If the strength of robots in the physical world can be married with the, at least seeming, capability to understand natural language that comes from large language models, you have the opportunity for a notable synergy that is better than either working on its own.
Conclusion: companies are pursuing robotic capabilities in a variety of ways
Within artificial intelligence, it’s important to recognise the critical progression from concept to research to breakthroughs and then only later mass market usage and (hopefully) profitability. The robots understanding abstract natural language today could be some distance away from mass market revenue generating activity.
Yet, we see companies taking action toward greater and greater usage of robotics. Amazon is often in focus for what it may be able to use robots for in its distribution centres, but even more recently it has announced its intention to acquire iRobot9, the maker of the Roomba vacuum system. Robots with increasingly advanced capability will have a role to play in society as we keep moving forward.

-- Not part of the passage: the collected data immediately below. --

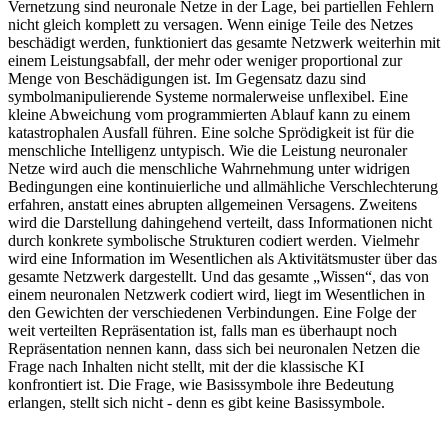
Vernetzung sind neuronale Netze in der Lage, bei partiellen Fehlern
nicht gleich komplett zu versagen. Wenn einige Teile des Netzes
beschädigt werden, funktioniert das gesamte Netzwerk weiterhin mit
einem Leistungsabfall, der mehr oder weniger proportional zur
Menge von Beschädigungen ist. Im Gegensatz dazu sind
symbolmanipulierende Systeme normalerweise unflexibel. Eine
kleine Abweichung vom programmierten Ablauf kann zu einem
katastrophalen Ausfall führen. Eine solche Sprödigkeit ist für die
menschliche Intelligenz untypisch. Wie die Leistung neuronaler
Netze wird auch die menschliche Wahrnehmung unter widrigen
Bedingungen eine kontinuierliche und allmähliche Verschlechterung
erfahren, anstatt eines abrupten allgemeinen Versagens. Zweitens
wird die Darstellung dahingehend verteilt, dass Informationen nicht
durch konkrete symbolische Strukturen codiert werden. Vielmehr
wird eine Information im Wesentlichen als Aktivitätsmuster über das
gesamte Netzwerk dargestellt. Und das gesamte „Wissen“, das von
einem neuronalen Netzwerk codiert wird, liegt im Wesentlichen in
den Gewichten der verschiedenen Verbindungen. Eine Folge der
weit verteilten Repräsentation ist, falls man es überhaupt noch
Repräsentation nennen kann, dass sich bei neuronalen Netzen die
Frage nach Inhalten nicht stellt, mit der die klassische KI
konfrontiert ist. Die Frage, wie Basissymbole ihre Bedeutung
erlangen, stellt sich nicht - denn es gibt keine Basissymbole.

Today’s environment of rising wage pressures does have companies exploring more and more what robots and automation could bring to their operations. It is important not to overstate where we are in 2022—robots are not able to exemplify fully human behaviours at this point—but we should expect remarkable progress in the coming years.
1 Generative Pre-trained Transformer 3
2 Source: Callaway, Ewen. “’The Entire Protein Universe’: AI Predicts Shape of Nearly Every Known Protein.” Nature. Volume 608. 4 August 2022.
3 Automated machine learning
4 Source: Xu, Tammy. “Automated techniques could make it easier to develop AI.” MIT Technology Review. 5 August 2022.
5 Source: Knight, Will. “Google’s New Robot Learned to Take Orders by Scraping the Web.” WIRED. 16 August 2022.
6 Source: Knight, 16 August 2022.
7 Source: Knight, 16 August 2022.
8 Source: Ahn et al. “Do As I Can, Not As I Say: Grounding Language in Robotic Affordances.” ARXIV. Submitted 4 April 2022, last revised 16 August 2022.
9 Source: Hart, Connor. “Amazon Buying Roomba Maker iRobot for $1.7 Billion.” Wall Street Journal. 5 August 2022.